# DIRECTIONS
Output the entries in full and verbatim, pictures omitted.
── THE DATA
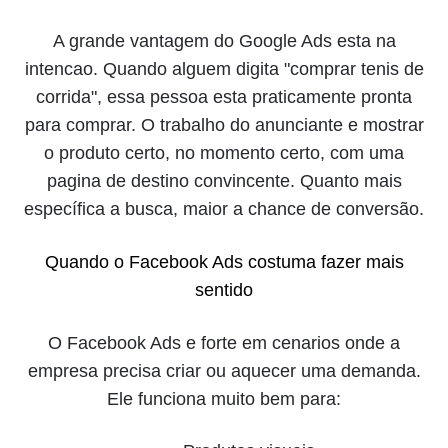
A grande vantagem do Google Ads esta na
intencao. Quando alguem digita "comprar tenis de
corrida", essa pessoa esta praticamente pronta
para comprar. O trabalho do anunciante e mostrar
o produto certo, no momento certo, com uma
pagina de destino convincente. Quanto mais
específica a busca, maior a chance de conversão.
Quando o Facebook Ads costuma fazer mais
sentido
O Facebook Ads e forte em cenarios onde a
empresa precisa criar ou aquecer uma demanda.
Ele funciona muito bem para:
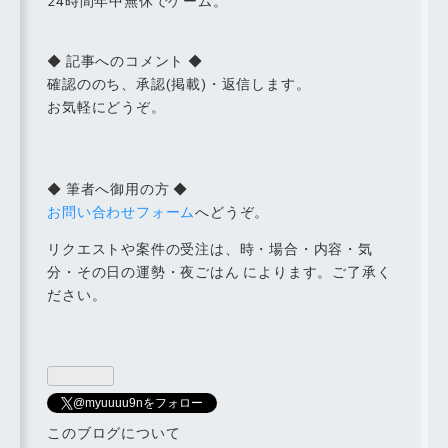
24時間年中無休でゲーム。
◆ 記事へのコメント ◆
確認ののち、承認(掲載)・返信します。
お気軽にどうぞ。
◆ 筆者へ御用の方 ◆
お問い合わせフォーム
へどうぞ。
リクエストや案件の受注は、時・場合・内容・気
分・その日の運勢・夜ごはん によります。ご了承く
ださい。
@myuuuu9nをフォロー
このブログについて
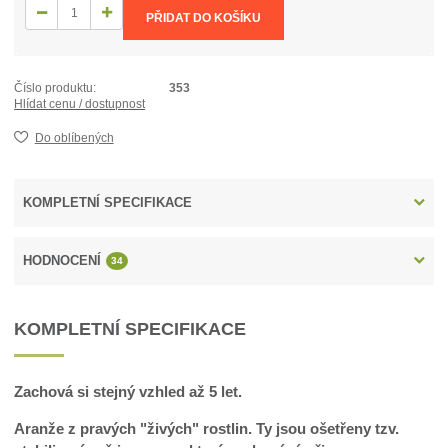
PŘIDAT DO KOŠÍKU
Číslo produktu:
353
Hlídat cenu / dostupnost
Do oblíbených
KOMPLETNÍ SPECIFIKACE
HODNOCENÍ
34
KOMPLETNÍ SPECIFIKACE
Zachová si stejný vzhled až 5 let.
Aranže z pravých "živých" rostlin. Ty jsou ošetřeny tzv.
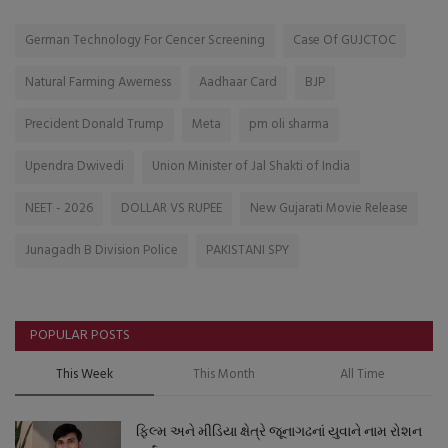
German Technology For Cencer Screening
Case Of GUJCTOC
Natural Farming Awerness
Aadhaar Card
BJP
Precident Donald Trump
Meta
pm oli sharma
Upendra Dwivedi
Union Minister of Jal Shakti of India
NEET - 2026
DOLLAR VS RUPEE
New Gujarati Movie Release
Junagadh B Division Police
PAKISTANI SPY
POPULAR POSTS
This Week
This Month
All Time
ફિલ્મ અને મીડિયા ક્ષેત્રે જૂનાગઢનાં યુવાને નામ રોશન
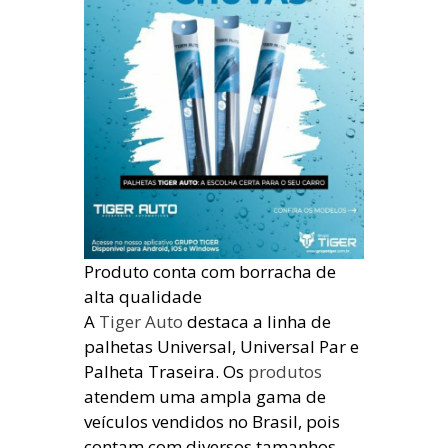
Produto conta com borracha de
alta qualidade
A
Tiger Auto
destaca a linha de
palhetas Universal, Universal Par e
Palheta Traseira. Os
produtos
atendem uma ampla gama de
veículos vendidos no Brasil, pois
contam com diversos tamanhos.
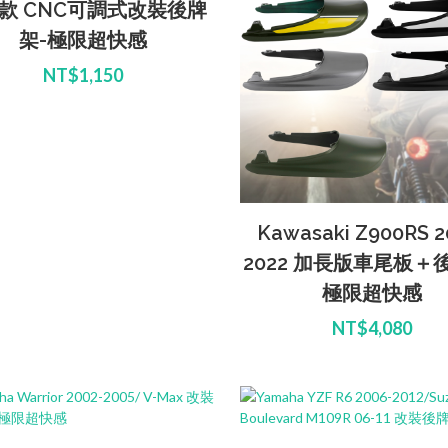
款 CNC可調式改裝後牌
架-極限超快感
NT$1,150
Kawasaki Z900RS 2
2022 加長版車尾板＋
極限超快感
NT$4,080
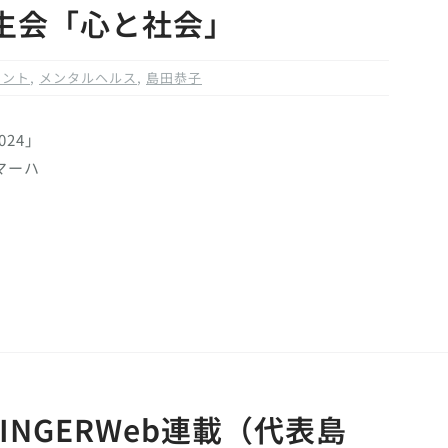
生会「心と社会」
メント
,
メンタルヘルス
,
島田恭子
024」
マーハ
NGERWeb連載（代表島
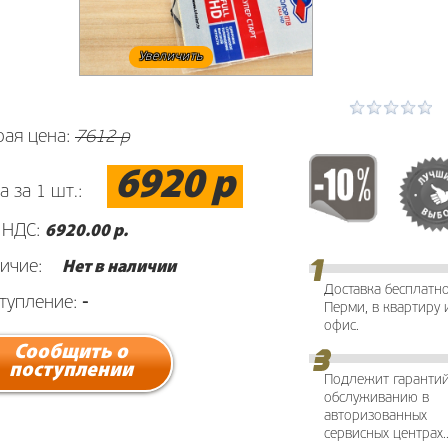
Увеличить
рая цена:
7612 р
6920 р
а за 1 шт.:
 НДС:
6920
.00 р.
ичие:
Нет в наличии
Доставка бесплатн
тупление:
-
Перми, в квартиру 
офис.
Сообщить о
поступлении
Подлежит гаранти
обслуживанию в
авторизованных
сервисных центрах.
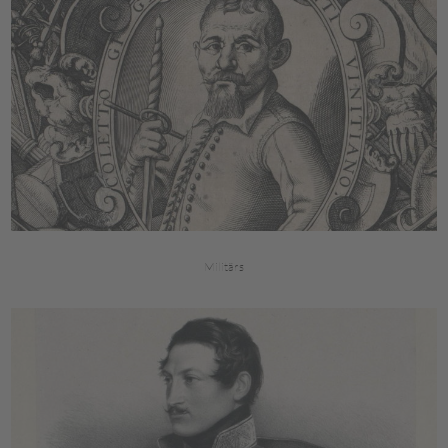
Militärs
────
# WRITTEN RESPONSE
A grande vantagem do Google Ads esta na
intencao. Quando alguem digita "comprar tenis de
corrida", essa pessoa esta praticamente pronta
para comprar. O trabalho do anunciante e mostrar
o produto certo, no momento certo, com uma
pagina de destino convincente. Quanto mais
específica a busca, maior a chance de conversão.
Quando o Facebook Ads costuma fazer mais
sentido
O Facebook Ads e forte em cenarios onde a
empresa precisa criar ou aquecer uma demanda.
Ele funciona muito bem para:
24時間年中無休でゲーム。
◆ 記事へのコメント ◆
確認ののち、承認(掲載)・返信します。
お気軽にどうぞ。
◆ 筆者へ御用の方 ◆
お問い合わせフォーム
へどうぞ。
リクエストや案件の受注は、時・場合・内容・気
分・その日の運勢・夜ごはん によります。ご了承く
ださい。
@myuuuu9nをフォロー
このブログについて
PŘIDAT DO KOŠÍKU
Číslo produktu:
353
Hlídat cenu / dostupnost
Do oblíbených
KOMPLETNÍ SPECIFIKACE
HODNOCENÍ
34
KOMPLETNÍ SPECIFIKACE
Zachová si stejný vzhled až 5 let.
Aranže z pravých "živých" rostlin. Ty jsou ošetřeny tzv.
German Technology For Cencer Screening
Case Of GUJCTOC
Natural Farming Awerness
Aadhaar Card
BJP
Precident Donald Trump
Meta
pm oli sharma
Upendra Dwivedi
Union Minister of Jal Shakti of India
NEET - 2026
DOLLAR VS RUPEE
New Gujarati Movie Release
Junagadh B Division Police
PAKISTANI SPY
POPULAR POSTS
This Week
This Month
All Time
ફિલ્મ અને મીડિયા ક્ષેત્રે જૂનાગઢનાં યુવાને નામ રોશન
Produto conta com borracha de
alta qualidade
A
Tiger Auto
destaca a linha de
palhetas Universal, Universal Par e
Palheta Traseira. Os
produtos
atendem uma ampla gama de
veículos vendidos no Brasil, pois
contam com diversos tamanhos.
款 CNC可調式改裝後牌
架-極限超快感
NT$1,150
Kawasaki Z900RS 2
2022 加長版車尾板＋
極限超快感
NT$4,080
生会「心と社会」
メント
,
メンタルヘルス
,
島田恭子
024」
マーハ
NGERWeb連載（代表島
Увеличить
рая цена:
7612 р
6920 р
а за 1 шт.:
 НДС:
6920
.00 р.
ичие:
Нет в наличии
Доставка бесплатн
тупление:
-
Перми, в квартиру 
офис.
Сообщить о
поступлении
Подлежит гаранти
обслуживанию в
авторизованных
сервисных центрах.
Militärs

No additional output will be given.